Pouvait-on donner titre plus éloquent que Présente Absence au dernier livre traduit de Mahmoud Darwich, près de huit ans après sa mort ? Car il s’agit bien du dernier livre inédit en langue française de ce poète jailli, poings juvéniles serrés, voilà plus d’un demi-siècle de résistance palestinienne. Du moins est-ce là le dernier titre de son œuvre révisé par ses soins, c’est-à-dire publiable, comme l’entendent par fidélité ultime à leur ami ses traducteurs Elias Sanbar et Farouk Mardam-Bey.

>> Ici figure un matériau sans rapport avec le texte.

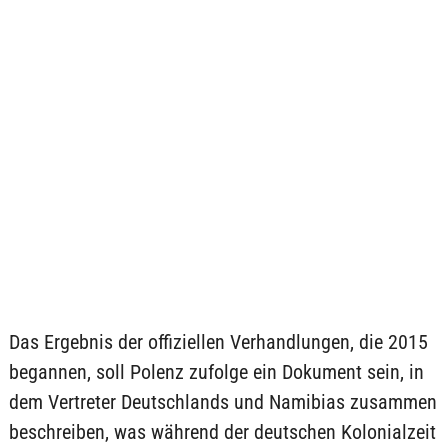
Das Ergebnis der offiziellen Verhandlungen, die 2015
begannen, soll Polenz zufolge ein Dokument sein, in
dem Vertreter Deutschlands und Namibias zusammen
beschreiben, was während der deutschen Kolonialzeit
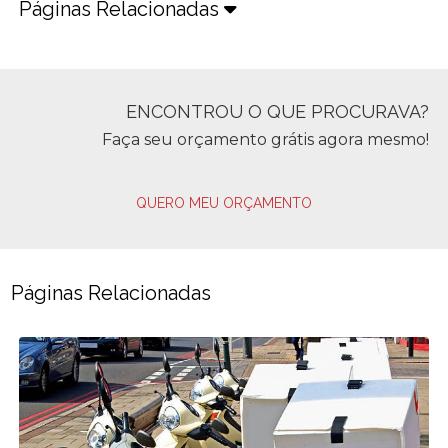
Páginas Relacionadas
ENCONTROU O QUE PROCURAVA?
Faça seu orçamento grátis agora mesmo!
QUERO MEU ORÇAMENTO
Páginas Relacionadas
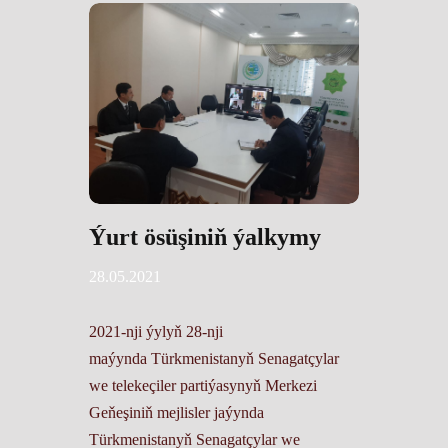
Ýurt ösüşiniň ýalkymy
28.05.2021
2021-nji ýylyň 28-nji
maýynda Türkmenistanyň Senagatçylar
we telekeçiler partiýasynyň Merkezi
Geňeşiniň mejlisler jaýynda
Türkmenistanyň Senagatçylar we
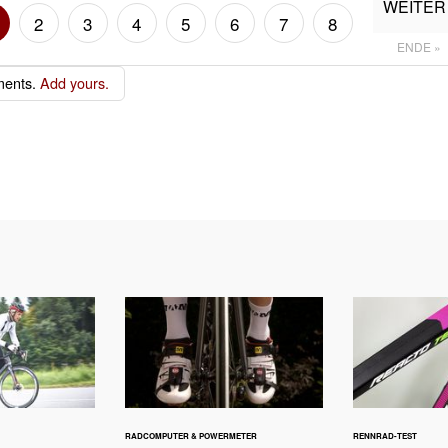
WEITER 
2
3
4
5
6
7
8
ENDE »
ents.
Add yours.
RADCOMPUTER & POWERMETER
RENNRAD-TEST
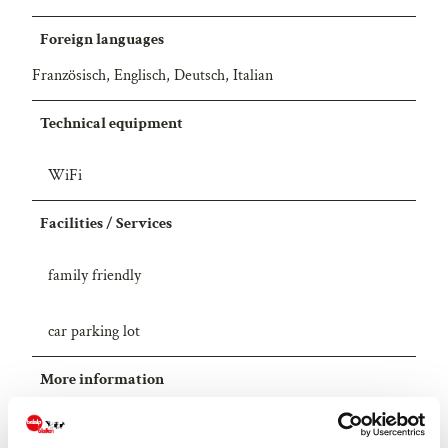
Foreign languages
Französisch, Englisch, Deutsch, Italian
Technical equipment
WiFi
Facilities / Services
family friendly
car parking lot
More information
Innerhalb der nächsten 24 Stunden während der regulären
Arbeitswoche erhalten Sie von uns eine ausführliche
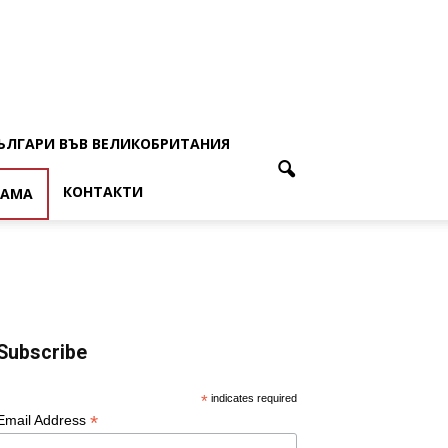
ЪЛГАРИ ВЪВ ВЕЛИКОБРИТАНИЯ
КОНТАКТИ
ЛАМА
Subscribe
*
indicates required
*
Email Address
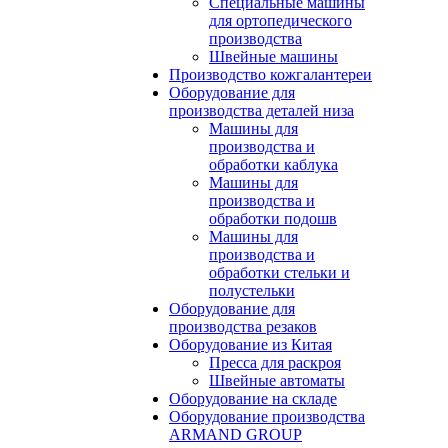
Специальные машины
для ортопедического
производства
Швейные машины
Производство кожгалантереи
Оборудование для
производства деталей низа
Машины для
производства и
обработки каблука
Машины для
производства и
обработки подошв
Машины для
производства и
обработки стельки и
полустельки
Оборудование для
производства резаков
Оборудование из Китая
Пресса для раскроя
Швейные автоматы
Оборудование на складе
Оборудование производства
ARMAND GROUP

Chronologiquement antérieur au Lanceur de dés déjà traduit et publié en 2010, ce livre recèle une valeur testamentaire intrinsèque à toute l’œuvre du poète et il fallait prendre le temps de le transporter dans une autre langue, pour le situer sur le chemin continué de toute une vie. Au sortir (miraculeux) d’une lourde opération du cœur, le dénommé Mahmoud Darwich s’y adresse intimement à son autre, son double créateur, soit des deux celui qui va prendre la « direction » d’« une deuxième vie promise à la langue ». Le premier, l’homme, ne connaît de l’art du poète que les « incipits », les premiers mots, l’autre retrempe ceux de toute une existence dans une prose poétique d’une fluidité telle que chaque section du livre en exhale (au sens baudelairien) la chute dans un chant en vers.
Par ce subtil entremêlement de voix, de « toi » à « moi », où le poète, tout en étant le sujet adressé, est bien sûr celui qui tient la plume, Mahmoud Darwich peut remonter à son gré le cours d’une existence contrariée, et si avide d’espoir. Loin de signifier par là un quelconque clivage, comme entre prose et poème, Présente Absence porte à son paroxysme la tension extrême qui court dans toute l’œuvre de ce poète de Palestine. De quelque point de vue que l’on se place, de l’œuvre ou de la vie, de toute évidence, ses poèmes ne pouvaient être épargnés par les blessures de l’histoire, nulle métaphore ne « délestant » du « lien secret entre une terre croyante et un ciel païen ».